Working on the edit of When the Darkness Comes I came across this passage that I’d forgotten writing:
Alex had had a list of ways in which Ted irritated her. The way he could not get into a lift to go down without saying, “Dive dive dive.” How he pretended to believe the French for a sponge bag was “sac d’éponge”. The way he would suddenly say, “By Jove, Carruthers” about nothing at all, and how amusing he and his male friends seemed to find it when one of them would offer a hot drink to another with the words, “You for coffee?” It wasn’t a long list and they weren’t big things, but they were there. She had intended to change him when they were married. Her mother had died when Alex was eight; her father had not married again and kept any women he might have had away from his daughter; at ten she had been sent to school in Switzerland and came home only during the holidays; there had been no-one to tell her that all women expect to change their men after marriage and all women fail.

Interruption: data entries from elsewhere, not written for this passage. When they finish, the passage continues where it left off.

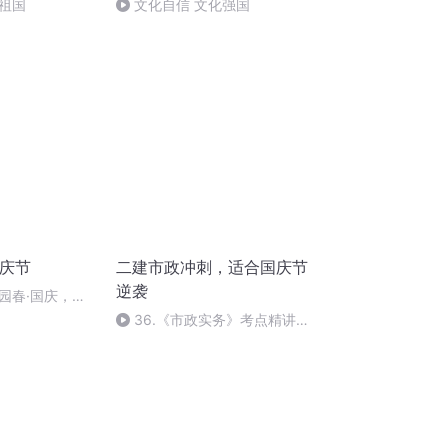
祖国
文化自信 文化强国
国庆节
二建市政冲刺，适合国庆节
逆袭
园春·国庆，朗
36.《市政实务》考点精讲第
36节课_2020926212025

It’s one of the things that have long puzzled me about women. What is it that makes them believe we’ll change? Alex says, “It wasn’t a long list and they weren’t big things” but we’ve all known cases where they were big things—the man was a drunk; he hit women (the big, final, inexcusable act); he lied, spent money he didn’t have or two-timed her—and still she tells herself she’ll change him. Why?
I look at my daughter’s generation and think that today’s women aren’t so gullible and won’t stand for what their mothers tolerated. I hope I’m right.